In the meantime, I was on a state funded health plan that with all the budget cuts has been eliminated.. my medical coverage went from 36 a month to 435. I was very honest with the family and asked them for either a raise or some help with medical coverage. I was hoping for around 200 more a month total.. that's about half the insurance. I have looked for cheaper insurance but have not found a plan that offers any type of coverage that compares.
The mom said that she would talk to the husband and think it through, then a week later said she had not forgotten to get back to me, she still was thinking. This was in January. Also, I know the economy is not hurting them. Their company is expanding all over the place and they just opened a 2nd business. They drive fancy cars, have a million dollar home and a private jet.

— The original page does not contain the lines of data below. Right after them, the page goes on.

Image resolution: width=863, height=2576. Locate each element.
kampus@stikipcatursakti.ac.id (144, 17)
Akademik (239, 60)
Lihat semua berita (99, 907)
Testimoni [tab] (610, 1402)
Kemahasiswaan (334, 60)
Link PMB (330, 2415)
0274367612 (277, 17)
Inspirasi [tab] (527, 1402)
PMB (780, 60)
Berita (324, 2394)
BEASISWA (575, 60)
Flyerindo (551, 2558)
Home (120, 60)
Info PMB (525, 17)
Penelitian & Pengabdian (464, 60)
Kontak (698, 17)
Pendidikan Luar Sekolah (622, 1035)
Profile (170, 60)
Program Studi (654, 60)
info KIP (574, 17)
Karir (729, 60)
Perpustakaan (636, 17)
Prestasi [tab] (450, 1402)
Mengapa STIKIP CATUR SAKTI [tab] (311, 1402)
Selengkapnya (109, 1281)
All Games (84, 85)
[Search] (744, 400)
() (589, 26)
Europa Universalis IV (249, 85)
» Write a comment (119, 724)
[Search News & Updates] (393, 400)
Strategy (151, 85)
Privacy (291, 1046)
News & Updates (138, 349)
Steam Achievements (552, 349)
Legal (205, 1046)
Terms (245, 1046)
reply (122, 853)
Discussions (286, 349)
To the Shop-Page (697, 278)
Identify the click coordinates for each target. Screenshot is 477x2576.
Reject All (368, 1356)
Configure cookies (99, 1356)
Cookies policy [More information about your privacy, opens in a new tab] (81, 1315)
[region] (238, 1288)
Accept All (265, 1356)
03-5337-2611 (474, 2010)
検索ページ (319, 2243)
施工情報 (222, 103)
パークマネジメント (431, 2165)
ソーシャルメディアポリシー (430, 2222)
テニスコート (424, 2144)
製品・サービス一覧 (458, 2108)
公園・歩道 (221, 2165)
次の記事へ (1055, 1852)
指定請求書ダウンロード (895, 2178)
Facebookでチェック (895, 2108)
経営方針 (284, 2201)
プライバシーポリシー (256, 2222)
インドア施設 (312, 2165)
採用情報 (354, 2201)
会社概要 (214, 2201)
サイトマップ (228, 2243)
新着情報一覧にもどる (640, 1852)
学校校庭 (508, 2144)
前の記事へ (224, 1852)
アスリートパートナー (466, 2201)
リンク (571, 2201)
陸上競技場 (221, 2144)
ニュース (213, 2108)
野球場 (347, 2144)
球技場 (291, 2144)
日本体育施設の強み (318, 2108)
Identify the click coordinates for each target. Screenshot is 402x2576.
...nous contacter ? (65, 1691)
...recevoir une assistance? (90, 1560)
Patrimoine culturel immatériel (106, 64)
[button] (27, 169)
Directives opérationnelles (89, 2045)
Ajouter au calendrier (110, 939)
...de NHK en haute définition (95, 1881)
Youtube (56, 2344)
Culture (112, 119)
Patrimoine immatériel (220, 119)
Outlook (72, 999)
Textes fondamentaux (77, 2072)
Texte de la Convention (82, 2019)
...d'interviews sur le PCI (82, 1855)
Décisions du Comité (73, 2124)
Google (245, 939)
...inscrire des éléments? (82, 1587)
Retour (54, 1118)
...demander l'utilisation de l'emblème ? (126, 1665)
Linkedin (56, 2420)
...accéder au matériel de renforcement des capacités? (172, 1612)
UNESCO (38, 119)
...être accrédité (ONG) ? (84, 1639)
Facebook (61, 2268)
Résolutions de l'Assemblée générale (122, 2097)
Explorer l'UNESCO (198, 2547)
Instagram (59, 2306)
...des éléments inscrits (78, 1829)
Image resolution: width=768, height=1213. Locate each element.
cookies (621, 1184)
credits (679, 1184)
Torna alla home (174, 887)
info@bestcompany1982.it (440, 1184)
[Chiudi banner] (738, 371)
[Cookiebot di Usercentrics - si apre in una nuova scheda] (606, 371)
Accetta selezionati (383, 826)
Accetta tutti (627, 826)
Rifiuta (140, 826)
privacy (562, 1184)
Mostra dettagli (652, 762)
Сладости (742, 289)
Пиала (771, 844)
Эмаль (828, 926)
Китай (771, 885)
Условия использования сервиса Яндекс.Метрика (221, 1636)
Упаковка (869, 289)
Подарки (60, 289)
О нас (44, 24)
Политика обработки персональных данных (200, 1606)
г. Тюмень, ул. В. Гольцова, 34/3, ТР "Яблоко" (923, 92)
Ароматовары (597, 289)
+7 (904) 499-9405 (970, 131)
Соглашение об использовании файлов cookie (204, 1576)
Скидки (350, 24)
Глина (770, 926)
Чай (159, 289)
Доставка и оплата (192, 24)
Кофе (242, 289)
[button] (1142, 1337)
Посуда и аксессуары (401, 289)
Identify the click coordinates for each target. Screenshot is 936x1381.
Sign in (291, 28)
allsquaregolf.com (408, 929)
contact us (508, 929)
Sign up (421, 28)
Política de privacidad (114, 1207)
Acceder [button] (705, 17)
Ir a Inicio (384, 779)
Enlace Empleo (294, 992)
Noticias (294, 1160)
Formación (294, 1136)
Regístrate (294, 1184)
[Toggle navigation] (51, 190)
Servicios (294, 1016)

In the meantime, I started paying the premium myself and also am working for a family on the weekends. This other family, family x is awful. A nanny nightmare. I took it because I felt like I just needed to make some extra money.. family x sees nannies as replaceable, treat them terribly and has 24 hour childcare.. the parents expect the nanny to walk their 2 dogs, prepare elaborate meals for the mom and dad, not the kids.. clean, do laundry, get them beverages, etc. I am always out hours late there and am so unhappy. Its also a 45 minute commute for me. I want to leave badly, but need the money. I do love their very sweet babies and dogs though so I try and make the best of it and at least do right by their children.
Also in the last few months with my first family that I had asked for insurance help, I really started trying to go above and beyond.. coming in early, staying late, doing extra house stuff.. and now feel like not only do I not have insurance I now have no boundaries and that these extra things are expected, not appreciated. They are always nice to me and I adore their kids.. I am just resentful that they never got back to me about the insurance and would like some suggestions on how to take back my boundaries. Any thoughts?